Methods: Liver disease activity (cT1) and fat (proton density fat fraction [PDFF]) were measured using LiverMultiScan between January 2016 and February 2020 in the UK Biobank imaging substudy. Using multivariable Cox regression, the authors explored associations between liver cT1 (magnetic resonance imaging, MRI) and primary CVD (coronary artery disease, atrial fibrillation [AF], embolism/vascular events, heart failure [HF] and stroke), and CVD hospitalization and all-cause mortality. Liver blood biomarkers, general metabolism biomarkers, and demographics were also included. Subgroup analysis was conducted in those without metabolic syndrome (defined as at least 3 of: a large waist, high triglycerides, low high-density lipoprotein cholesterol, increased systolic blood pressure, or elevated hemoglobin A1c).
Results: A total of 33,616 participants (mean age, 65 years, mean BMI 26 kg/m2, mean hemoglobin A1c 35 mmol/mol) had complete MRI liver data with linked clinical outcomes (median time to major CVD event onset: 1.4 years [range: 0.002–5.1]; follow-up: 2.5 years [range: 1.1–5.2]). Liver disease activity (cT1), but not liver fat (PDFF), was associated with higher risk of any major CVD event (hazard ratio [HR] = 1.14; 95% confidence interval [CI]: 1.03–1.26; p = 0.008), AF (HR = 1.30; 95% CI: 1.12–1.51; p < 0.001), HF (HR = 1.30; 95% CI: 1.09–1.56; p = 0.004), CVD hospitalization (HR = 1.27; 95% CI: 1.18–1.37; p < 0.001) and all-cause mortality (HR = 1.19; 95% CI: 1.02–1.38; p = 0.026).

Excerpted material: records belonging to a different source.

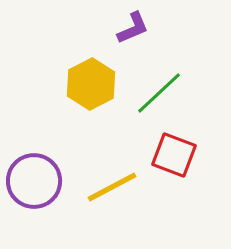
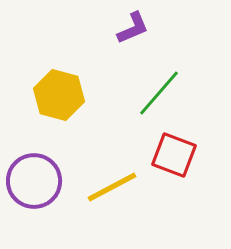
yellow hexagon: moved 32 px left, 11 px down; rotated 18 degrees counterclockwise
green line: rotated 6 degrees counterclockwise
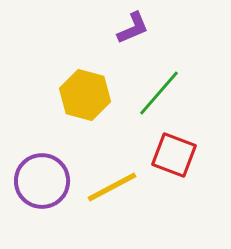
yellow hexagon: moved 26 px right
purple circle: moved 8 px right
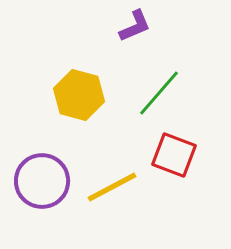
purple L-shape: moved 2 px right, 2 px up
yellow hexagon: moved 6 px left
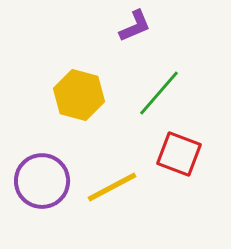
red square: moved 5 px right, 1 px up
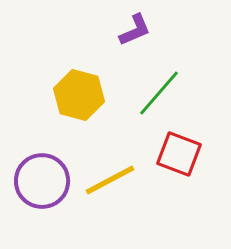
purple L-shape: moved 4 px down
yellow line: moved 2 px left, 7 px up
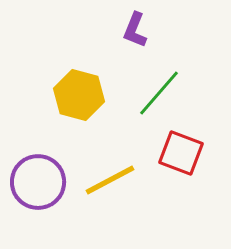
purple L-shape: rotated 135 degrees clockwise
red square: moved 2 px right, 1 px up
purple circle: moved 4 px left, 1 px down
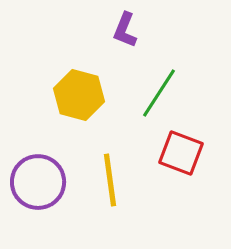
purple L-shape: moved 10 px left
green line: rotated 8 degrees counterclockwise
yellow line: rotated 70 degrees counterclockwise
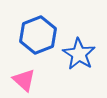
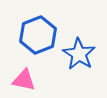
pink triangle: rotated 30 degrees counterclockwise
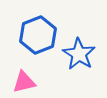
pink triangle: moved 2 px down; rotated 25 degrees counterclockwise
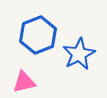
blue star: rotated 12 degrees clockwise
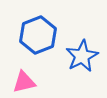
blue star: moved 3 px right, 2 px down
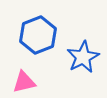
blue star: moved 1 px right, 1 px down
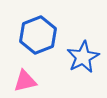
pink triangle: moved 1 px right, 1 px up
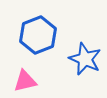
blue star: moved 2 px right, 2 px down; rotated 20 degrees counterclockwise
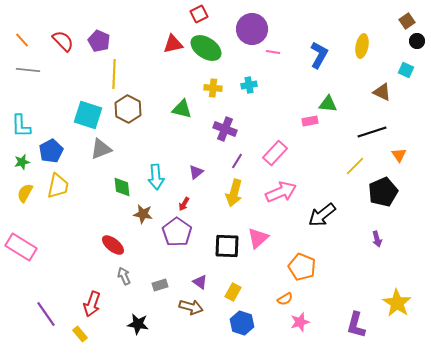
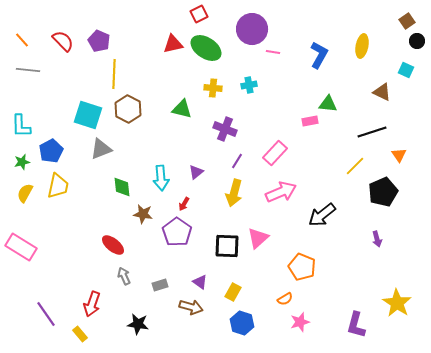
cyan arrow at (156, 177): moved 5 px right, 1 px down
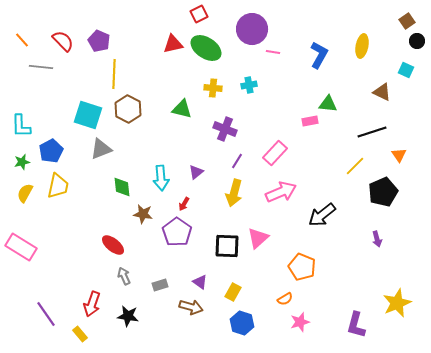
gray line at (28, 70): moved 13 px right, 3 px up
yellow star at (397, 303): rotated 16 degrees clockwise
black star at (138, 324): moved 10 px left, 8 px up
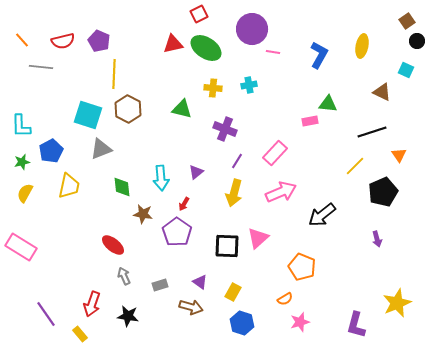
red semicircle at (63, 41): rotated 120 degrees clockwise
yellow trapezoid at (58, 186): moved 11 px right
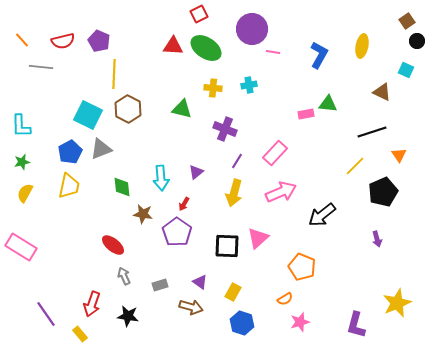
red triangle at (173, 44): moved 2 px down; rotated 15 degrees clockwise
cyan square at (88, 115): rotated 8 degrees clockwise
pink rectangle at (310, 121): moved 4 px left, 7 px up
blue pentagon at (51, 151): moved 19 px right, 1 px down
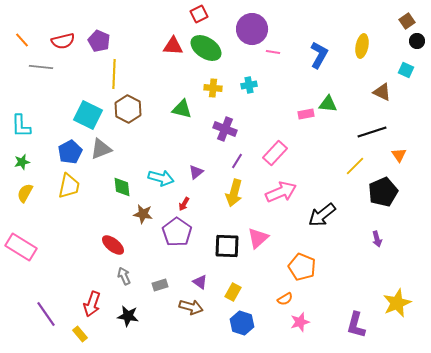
cyan arrow at (161, 178): rotated 70 degrees counterclockwise
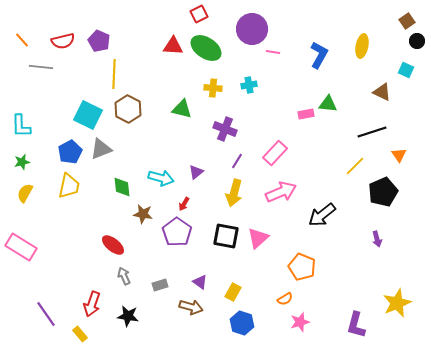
black square at (227, 246): moved 1 px left, 10 px up; rotated 8 degrees clockwise
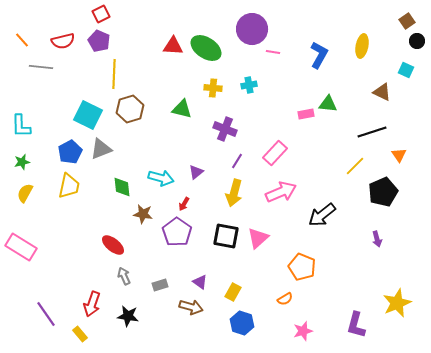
red square at (199, 14): moved 98 px left
brown hexagon at (128, 109): moved 2 px right; rotated 16 degrees clockwise
pink star at (300, 322): moved 3 px right, 9 px down
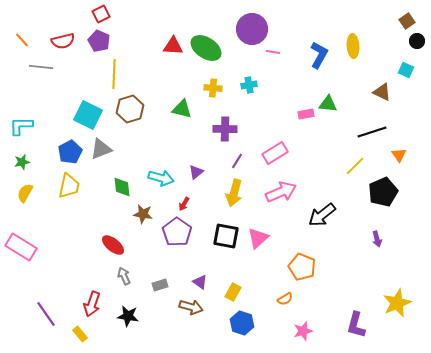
yellow ellipse at (362, 46): moved 9 px left; rotated 15 degrees counterclockwise
cyan L-shape at (21, 126): rotated 90 degrees clockwise
purple cross at (225, 129): rotated 20 degrees counterclockwise
pink rectangle at (275, 153): rotated 15 degrees clockwise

Fibrosis-4 index was associated with HF (HR = 1.06; 95% CI: 1.01–1.10; p = 0.007). Risk of CVD hospitalization was independently associated with cT1 in individuals without metabolic syndrome (HR = 1.26; 95% CI: 1.13–1.4; p < 0.001).

Conclusion: Liver disease activity, by iron-corrected T1-mapping, was independently associated with a higher risk of incident cardiovascular disease and all-cause mortality, independent of pre-existing metabolic syndrome, liver fibrosis or fat.